## Aim of the exercise
In the entries below, work out how many lines include "screenshot", and write only that number.

## Data provided
+--

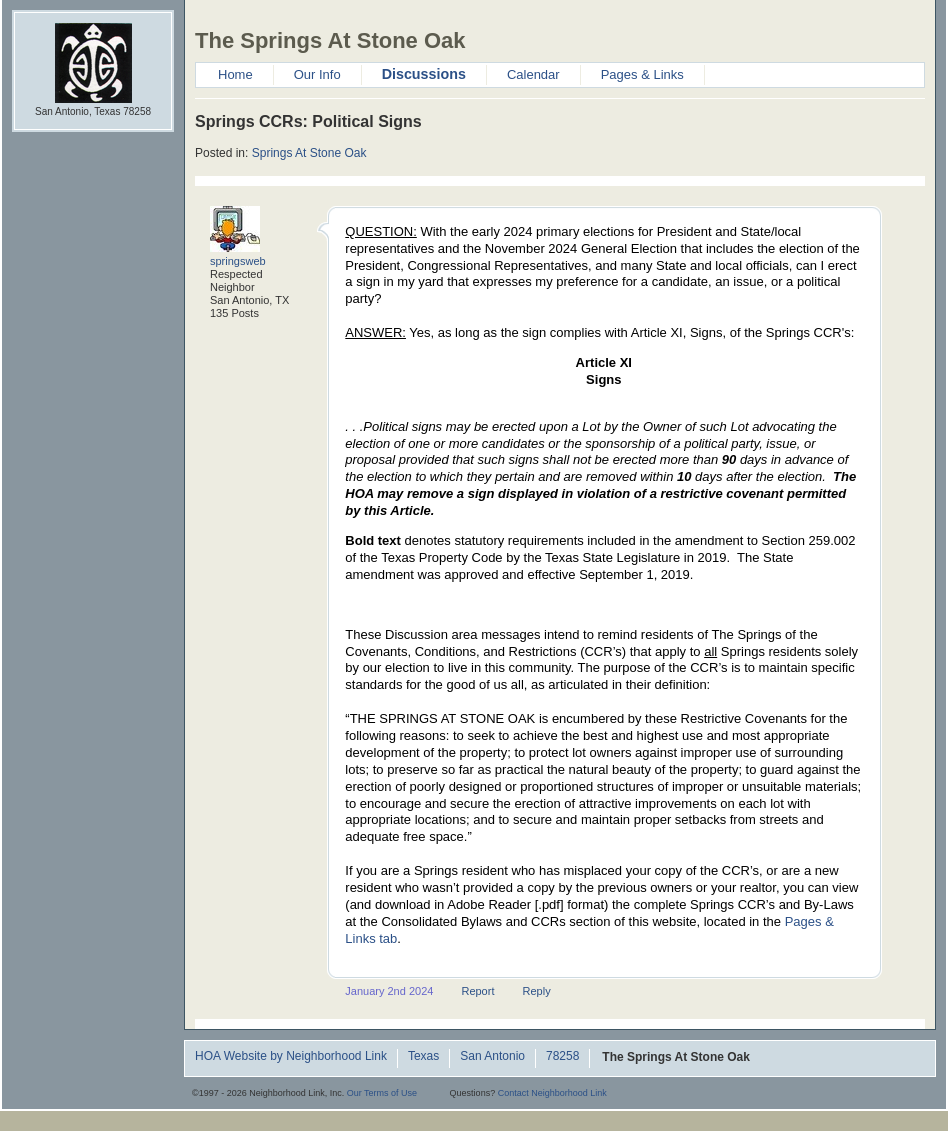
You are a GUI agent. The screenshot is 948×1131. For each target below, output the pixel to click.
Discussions (424, 74)
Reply (537, 991)
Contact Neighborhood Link (552, 1093)
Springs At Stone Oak (309, 153)
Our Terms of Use (382, 1093)
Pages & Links (642, 74)
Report (477, 991)
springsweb (238, 261)
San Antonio (492, 1057)
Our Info (317, 74)
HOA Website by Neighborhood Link (291, 1057)
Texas (423, 1057)
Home (235, 74)
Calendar (533, 74)
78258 (562, 1057)
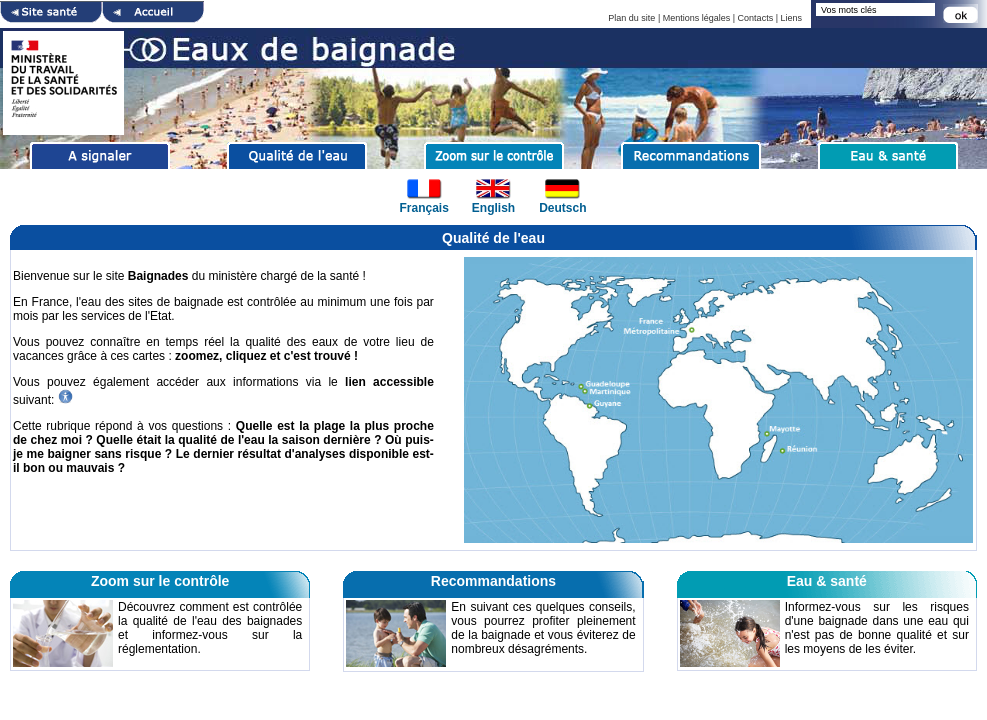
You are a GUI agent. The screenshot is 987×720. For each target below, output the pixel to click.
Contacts (756, 18)
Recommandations (493, 581)
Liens (791, 18)
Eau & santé (827, 581)
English (493, 208)
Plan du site (631, 18)
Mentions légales (697, 18)
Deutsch (562, 208)
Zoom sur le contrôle (160, 581)
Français (423, 208)
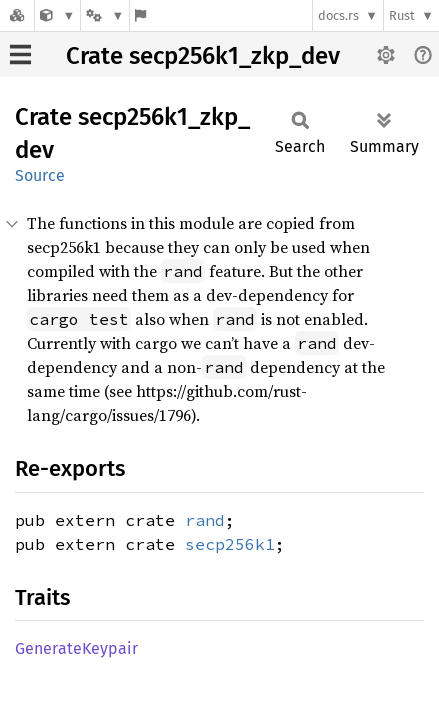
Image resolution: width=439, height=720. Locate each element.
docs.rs (338, 15)
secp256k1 (230, 544)
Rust (402, 15)
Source (40, 175)
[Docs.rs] (17, 15)
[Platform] (105, 15)
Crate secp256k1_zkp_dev (203, 56)
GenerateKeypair (76, 648)
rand (205, 520)
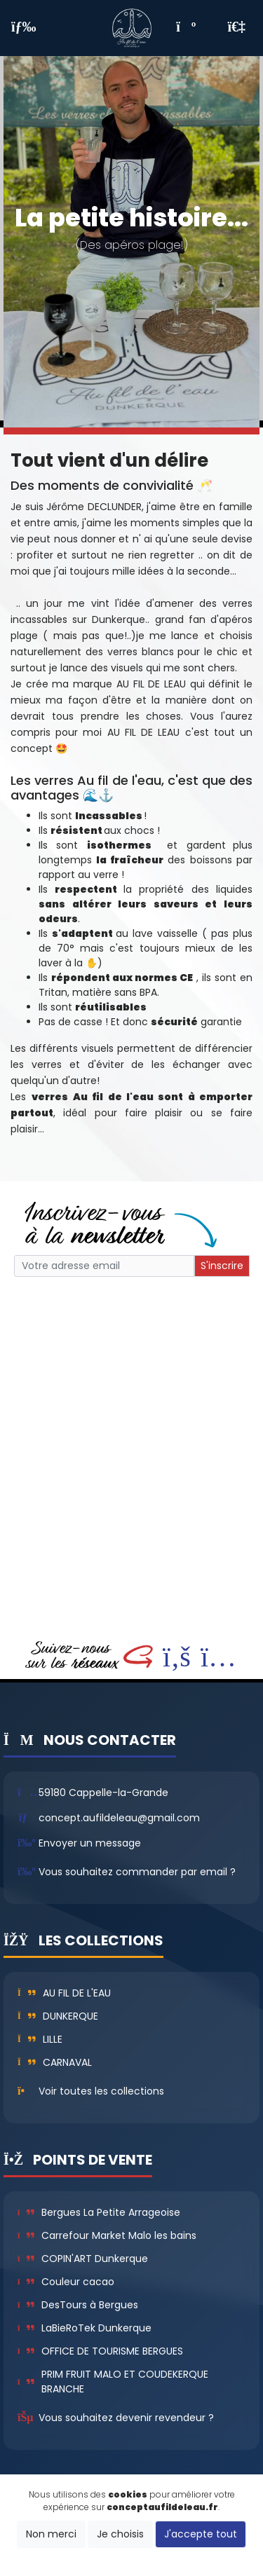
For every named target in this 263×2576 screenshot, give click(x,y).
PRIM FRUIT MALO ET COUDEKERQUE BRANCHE (113, 2381)
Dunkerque (58, 2016)
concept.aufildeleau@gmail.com (119, 1818)
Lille (40, 2039)
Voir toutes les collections (101, 2091)
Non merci (51, 2534)
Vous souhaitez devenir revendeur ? (126, 2418)
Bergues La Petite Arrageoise (99, 2212)
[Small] (104, 1266)
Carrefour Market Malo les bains (107, 2235)
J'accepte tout (200, 2534)
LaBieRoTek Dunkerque (84, 2328)
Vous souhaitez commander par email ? (137, 1872)
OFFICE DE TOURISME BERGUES (100, 2351)
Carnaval (55, 2062)
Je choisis (120, 2534)
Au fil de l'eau (64, 1993)
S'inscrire (222, 1266)
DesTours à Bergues (78, 2305)
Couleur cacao (66, 2282)
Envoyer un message (90, 1843)
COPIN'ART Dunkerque (83, 2259)
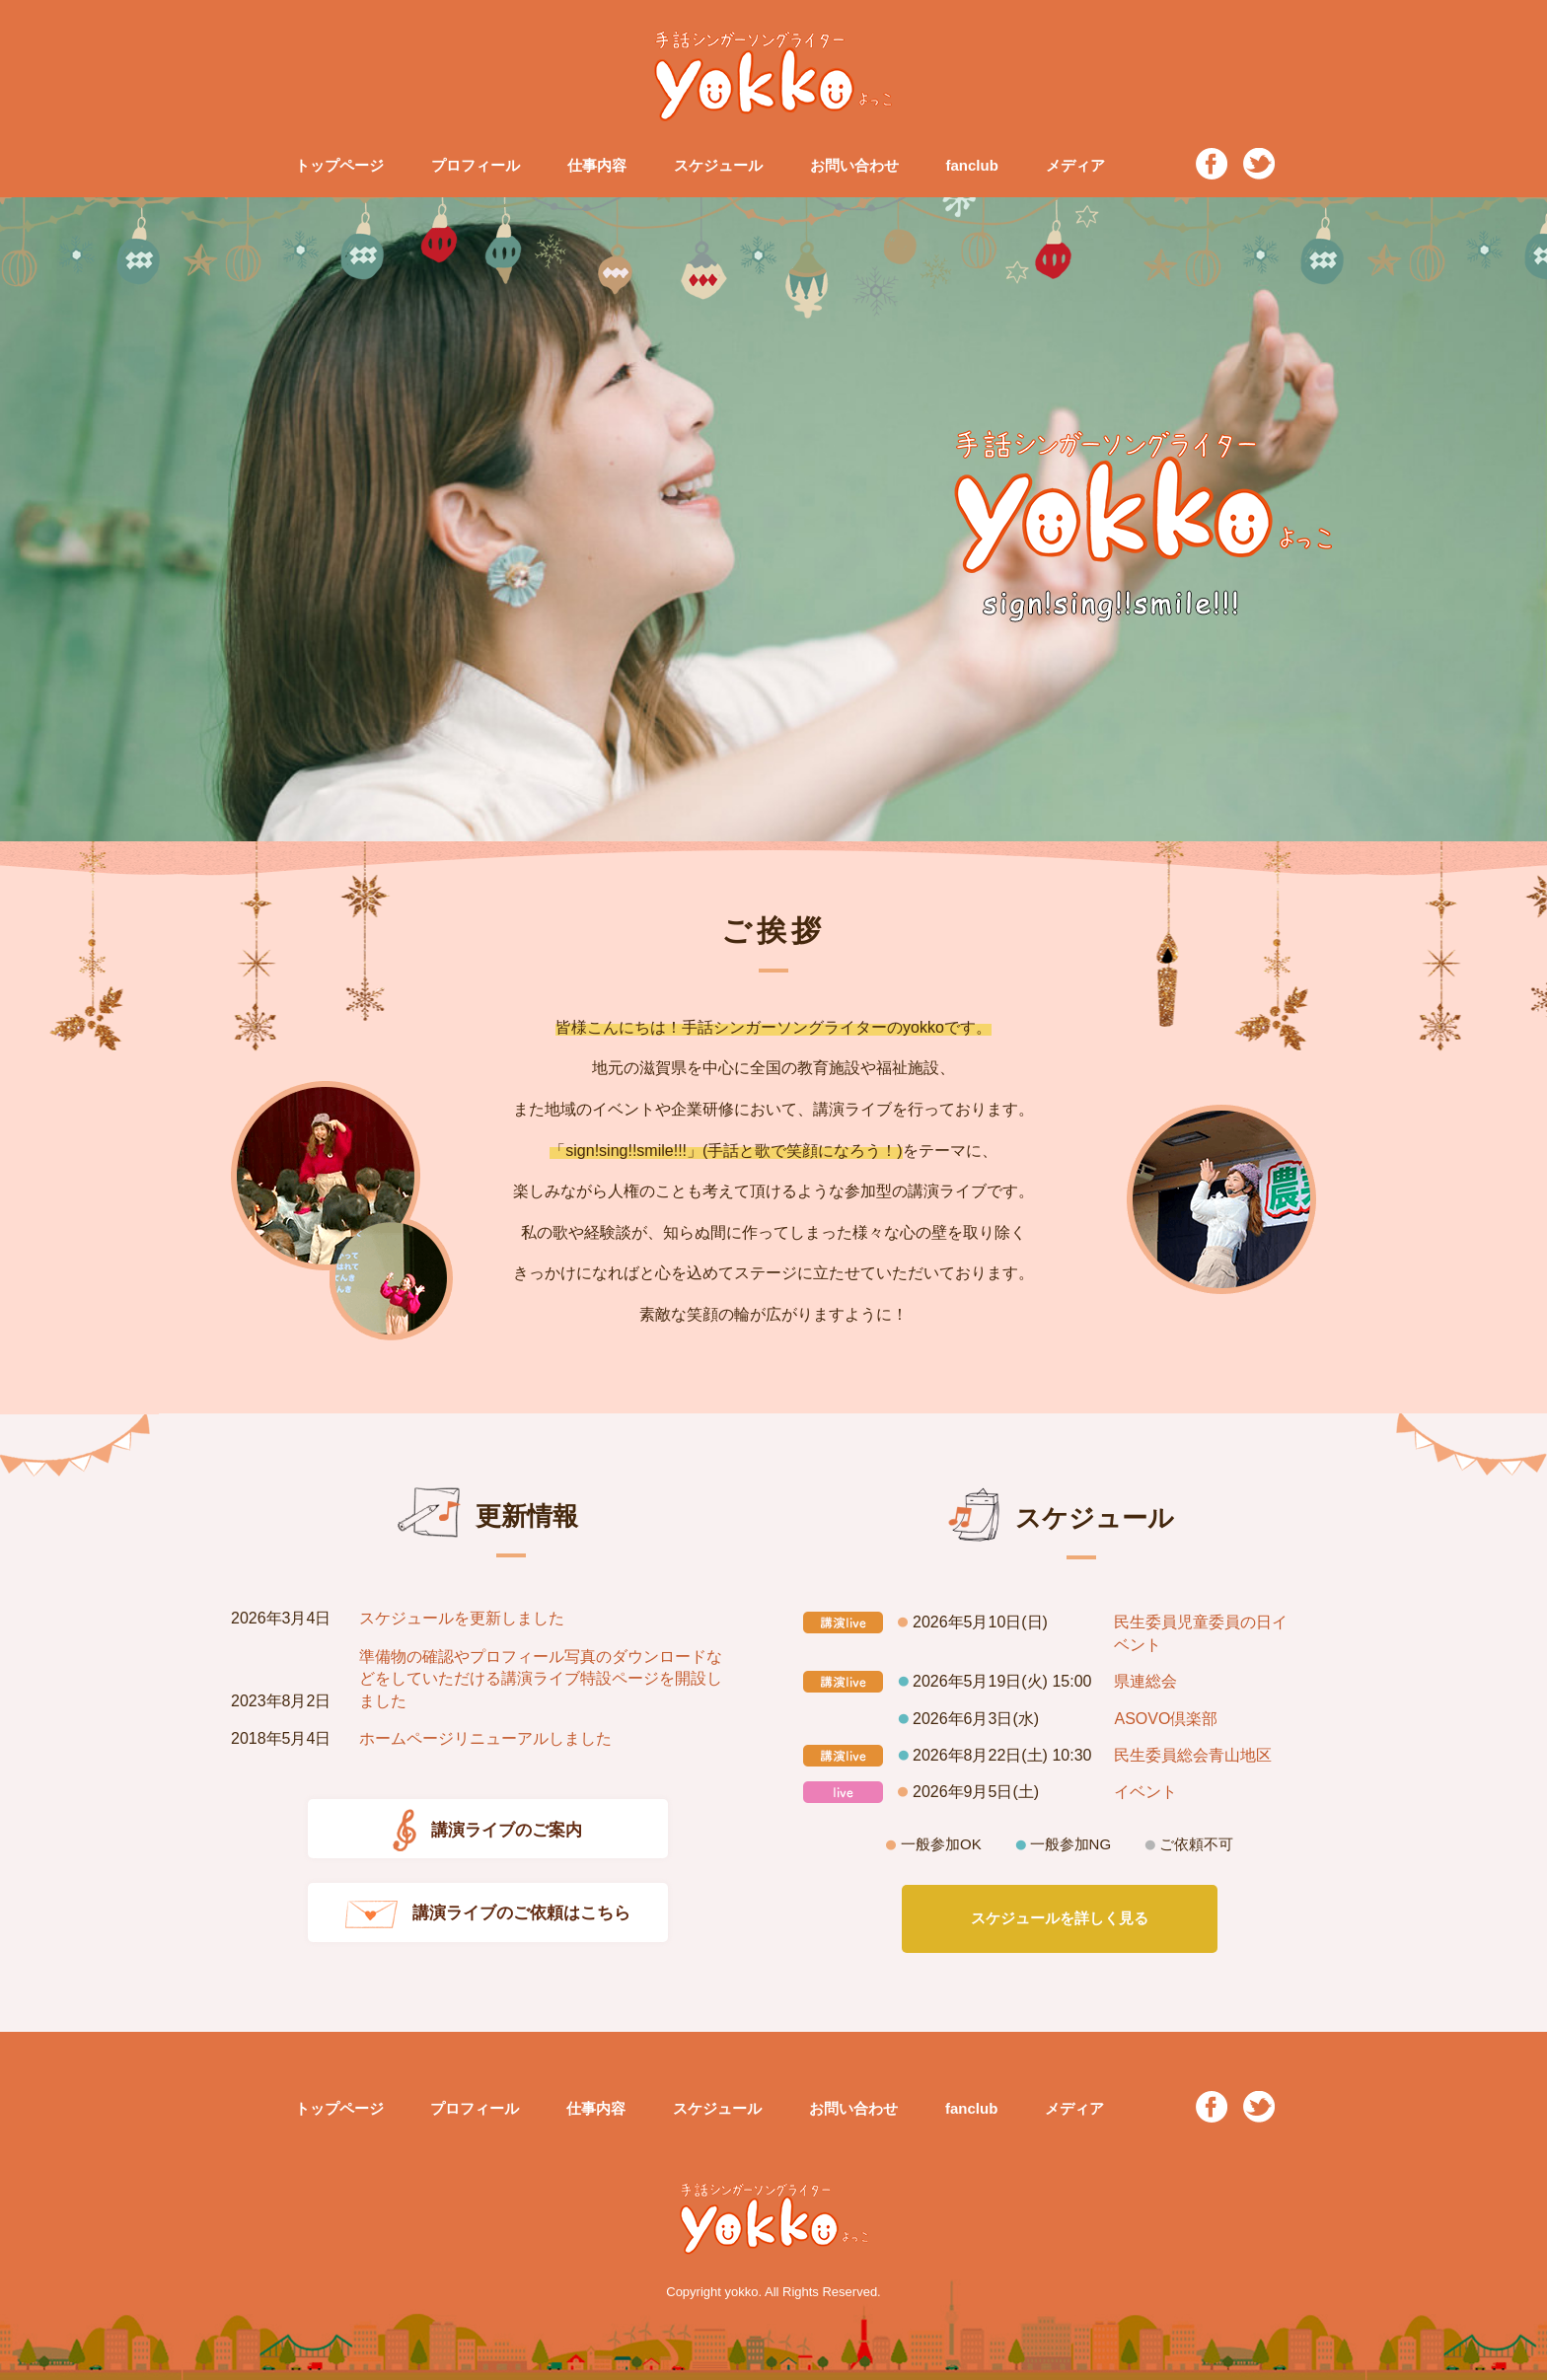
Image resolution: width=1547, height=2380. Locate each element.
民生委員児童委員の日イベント (1201, 1633)
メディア (1075, 165)
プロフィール (475, 165)
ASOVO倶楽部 (1165, 1718)
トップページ (339, 165)
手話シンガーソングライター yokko (773, 76)
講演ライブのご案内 (487, 1831)
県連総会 (1145, 1681)
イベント (1145, 1791)
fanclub (971, 165)
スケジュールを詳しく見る (1059, 1918)
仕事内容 (596, 165)
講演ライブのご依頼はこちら (487, 1914)
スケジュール (718, 165)
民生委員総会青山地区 (1193, 1755)
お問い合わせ (854, 165)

+--

## Response box
3